I've a multiplicative model for which $Y = X*Z$, for which $Y$ and $Z$ is known. I want this model to be additive (therefore using logarithms) to figure out the variance of $X$. I have $$ln(Y) = ln(X) + ln(Z)$$ and so $$VAR(ln(Y)) = VAR(ln(X)) + VAR(ln(Z))$$ and finally $$VAR(ln(X) = VAR(ln(Y)) - VAR(ln(Z))$$.
I'm not looking for a way to calculate $X$, only the variance of $X$. I now know $VAR(ln(X))$, but is there I can "revert" this variance to get the variance for $X$?
The answer by @ericperkerson is completely right, you cannot in general find $\text{Var}(X)$ using only $\text{Var}(\ln X)$, but I would like to bring out the delta method. If $X\sim\mathcal N(\mu,\sigma^2)$ and $\sigma$ is small enough*, we have the following approximation: $$f(X)\overset{\text{approx.}}\sim\mathcal N(f(\mu), f'(\mu)^2\cdot\sigma^2)$$
In the case of $\ln X$, this gives us:
$$\text{Var}(\ln X)\approx\frac{\text{Var}(X)}{\mathbb E(X)^2}$$
So, if besides the variance of $X$ you also know its expectation, you can find this simple approximation for $\text{Var}(\ln X)$. How good this approximation is likely to depend on the shape and standard deviation of your distribution.

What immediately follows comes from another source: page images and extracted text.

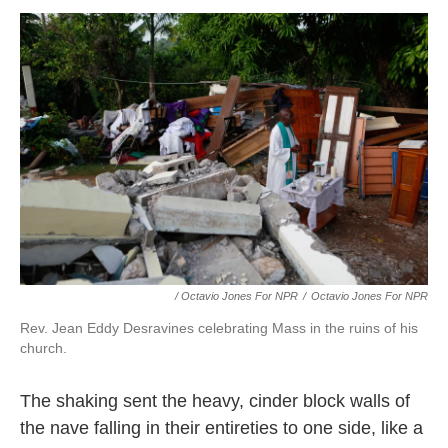
/ Octavio Jones For NPR
/
Octavio Jones For NPR
Rev. Jean Eddy Desravines celebrating Mass in the ruins of his
church.
The shaking sent the heavy, cinder block walls of
the nave falling in their entireties to one side, like a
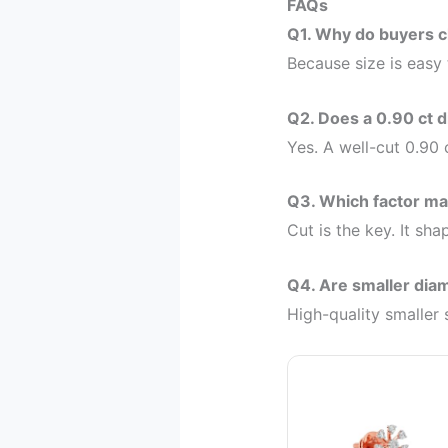
FAQs
Q1. Why do buyers c
Because size is easy
Q2. Does a 0.90 ct d
Yes. A well-cut 0.90
Q3. Which factor m
Cut is the key. It sha
Q4. Are smaller dia
High-quality smaller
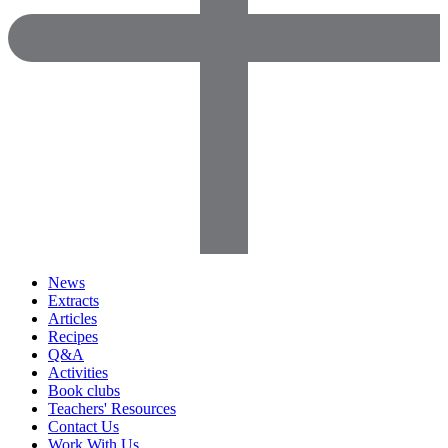
News
Extracts
Articles
Recipes
Q&A
Activities
Book clubs
Teachers' Resources
Contact Us
Work With Us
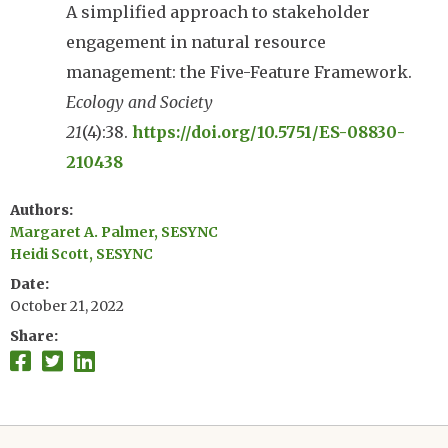
A simplified approach to stakeholder
engagement in natural resource
management: the Five-Feature Framework.
Ecology and Society
21
(4):38.
https://doi.org/10.5751/ES-08830-
210438
Authors
Margaret A. Palmer, SESYNC
Heidi Scott, SESYNC
Date
October 21, 2022
Share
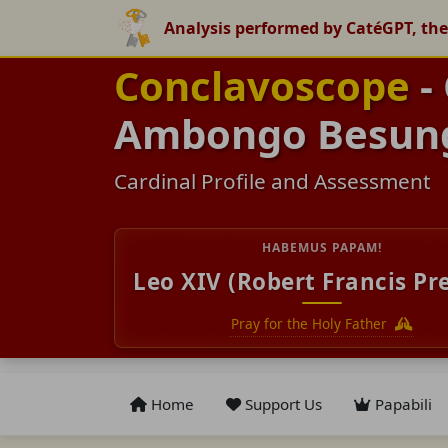
Analysis performed by CatéGPT, the
Conclavoscope
- 
Ambongo Besun
Cardinal Profile and Assessment
HABEMUS PAPAM!
Leo XIV (Robert Francis Pr
Pray for the Holy Father
Home
Support Us
Papabili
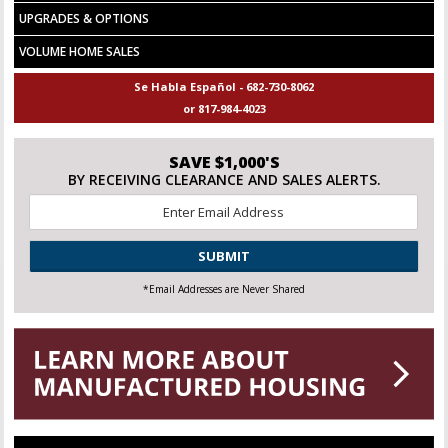
UPGRADES & OPTIONS
VOLUME HOME SALES
Se Habla Español - 682-730-8062
or 817-984-4023
SAVE $1,000'S
BY RECEIVING CLEARANCE AND SALES ALERTS.
Email
*
CAPTCHA
*Email Addresses are Never Shared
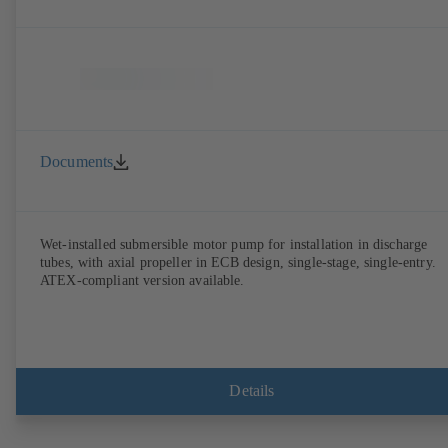
Documents
Wet-installed submersible motor pump for installation in discharge
tubes, with axial propeller in ECB design, single-stage, single-entry.
ATEX-compliant version available.
Details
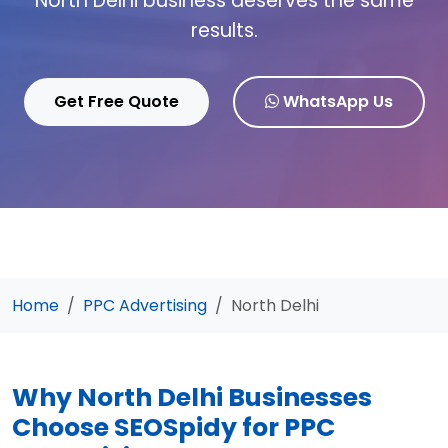
North Delhi business deserves the same
results.
Get Free Quote
WhatsApp Us
Home
PPC Advertising
North Delhi
Why North Delhi Businesses
Choose SEOSpidy for PPC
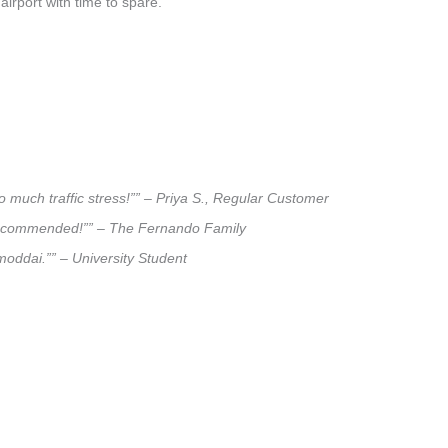
airport with time to spare.
 much traffic stress!”” – Priya S., Regular Customer
ly recommended!”” – The Fernando Family
lmoddai.”” – University Student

* small enough here means $\sigma^2<<\frac{1}{f''(\mu)}$, so that our approximation can safely ignore any curvature of $f(x)$.
This is because it's possible to find different random variables $X$ and $Y$ where $V(\log(X)) = V(\log(Y))$ but $V(X) \ne V(Y)$, so even if you know $V(\log(X))$ you cannot recover the original variance $V(X)$ (at least not without making some additional assumptions).
For example, suppose we know that $X \sim \text{Lognormal} (\mu, \sigma^2)$, and hence $\log (X) \sim \text{Normal}(\mu, \sigma^2)$. The variance of a log-normal random variable is
$$V(X) = (\exp(\sigma^2) - 1)\exp(2\mu + \sigma^2).$$
This means that even if we know $V(\log(X)) = \sigma^2 = \log(2) \approx 0.693$, for example, the variance of $X$ still depends on $\mu$ through the equation \begin{align} V(X) & = (\exp(\log(2)) - 1)\exp(2\mu + \log(2)) \\ & = (2 - 1)\exp(2\mu) \exp(\log(2)) \\ & = 2 \exp(2\mu). \end{align}
Hence, the variance of $X$ could be literally any positive number, even though we know $V(\log(X)) = \log(2)$. For example, it's possible that $\mu = 0$ which would give $V(X) = 2$, but it's also possible that $\mu = 1$ which would give $V(X) = 2 \exp(2) \approx 14.778$, and just knowing $V(\log(X))$ is not enough to distinguish between these possibilities.